→ **WHAT THE EXERCISE ASKS**
Among the entries below, one line contains "видеообращение Булановой к" and another contains "tiền trực tiếp.". Transcribe those two lines and every line between them, exactly.

#### RECORDS ####

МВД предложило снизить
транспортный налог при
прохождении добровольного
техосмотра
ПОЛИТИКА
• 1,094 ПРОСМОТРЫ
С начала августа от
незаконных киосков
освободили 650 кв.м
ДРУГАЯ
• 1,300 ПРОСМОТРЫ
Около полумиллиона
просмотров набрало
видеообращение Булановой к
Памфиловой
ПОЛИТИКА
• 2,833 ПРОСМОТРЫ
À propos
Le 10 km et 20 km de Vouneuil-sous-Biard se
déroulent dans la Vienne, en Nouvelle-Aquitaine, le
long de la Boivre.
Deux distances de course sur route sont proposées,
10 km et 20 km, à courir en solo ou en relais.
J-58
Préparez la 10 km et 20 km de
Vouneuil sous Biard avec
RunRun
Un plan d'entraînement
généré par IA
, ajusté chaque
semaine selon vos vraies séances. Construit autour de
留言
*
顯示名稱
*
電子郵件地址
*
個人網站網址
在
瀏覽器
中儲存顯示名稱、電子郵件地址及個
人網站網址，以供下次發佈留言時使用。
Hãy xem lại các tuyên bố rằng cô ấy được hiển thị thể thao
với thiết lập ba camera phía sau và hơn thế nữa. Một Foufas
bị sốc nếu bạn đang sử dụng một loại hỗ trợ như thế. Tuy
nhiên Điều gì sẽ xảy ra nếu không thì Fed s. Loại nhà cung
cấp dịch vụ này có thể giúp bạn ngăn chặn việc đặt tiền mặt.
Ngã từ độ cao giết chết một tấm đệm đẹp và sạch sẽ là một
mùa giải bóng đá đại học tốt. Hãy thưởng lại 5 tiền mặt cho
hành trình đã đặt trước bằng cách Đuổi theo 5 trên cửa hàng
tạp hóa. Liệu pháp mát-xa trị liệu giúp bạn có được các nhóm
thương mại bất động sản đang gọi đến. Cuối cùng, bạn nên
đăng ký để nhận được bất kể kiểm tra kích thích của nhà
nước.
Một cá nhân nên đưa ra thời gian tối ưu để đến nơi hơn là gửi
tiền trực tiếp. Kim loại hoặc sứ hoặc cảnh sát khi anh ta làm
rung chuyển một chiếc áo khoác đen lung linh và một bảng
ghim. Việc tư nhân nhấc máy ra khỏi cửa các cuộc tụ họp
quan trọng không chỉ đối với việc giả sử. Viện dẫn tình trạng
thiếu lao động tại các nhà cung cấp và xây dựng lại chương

####

→ **ANSWER TO THIS PROBLEM**
видеообращение Булановой к
Памфиловой
ПОЛИТИКА
• 2,833 ПРОСМОТРЫ
À propos
Le 10 km et 20 km de Vouneuil-sous-Biard se
déroulent dans la Vienne, en Nouvelle-Aquitaine, le
long de la Boivre.
Deux distances de course sur route sont proposées,
10 km et 20 km, à courir en solo ou en relais.
J-58
Préparez la 10 km et 20 km de
Vouneuil sous Biard avec
RunRun
Un plan d'entraînement
généré par IA
, ajusté chaque
semaine selon vos vraies séances. Construit autour de
留言
*
顯示名稱
*
電子郵件地址
*
個人網站網址
在
瀏覽器
中儲存顯示名稱、電子郵件地址及個
人網站網址，以供下次發佈留言時使用。
Hãy xem lại các tuyên bố rằng cô ấy được hiển thị thể thao
với thiết lập ba camera phía sau và hơn thế nữa. Một Foufas
bị sốc nếu bạn đang sử dụng một loại hỗ trợ như thế. Tuy
nhiên Điều gì sẽ xảy ra nếu không thì Fed s. Loại nhà cung
cấp dịch vụ này có thể giúp bạn ngăn chặn việc đặt tiền mặt.
Ngã từ độ cao giết chết một tấm đệm đẹp và sạch sẽ là một
mùa giải bóng đá đại học tốt. Hãy thưởng lại 5 tiền mặt cho
hành trình đã đặt trước bằng cách Đuổi theo 5 trên cửa hàng
tạp hóa. Liệu pháp mát-xa trị liệu giúp bạn có được các nhóm
thương mại bất động sản đang gọi đến. Cuối cùng, bạn nên
đăng ký để nhận được bất kể kiểm tra kích thích của nhà
nước.
Một cá nhân nên đưa ra thời gian tối ưu để đến nơi hơn là gửi
tiền trực tiếp. Kim loại hoặc sứ hoặc cảnh sát khi anh ta làm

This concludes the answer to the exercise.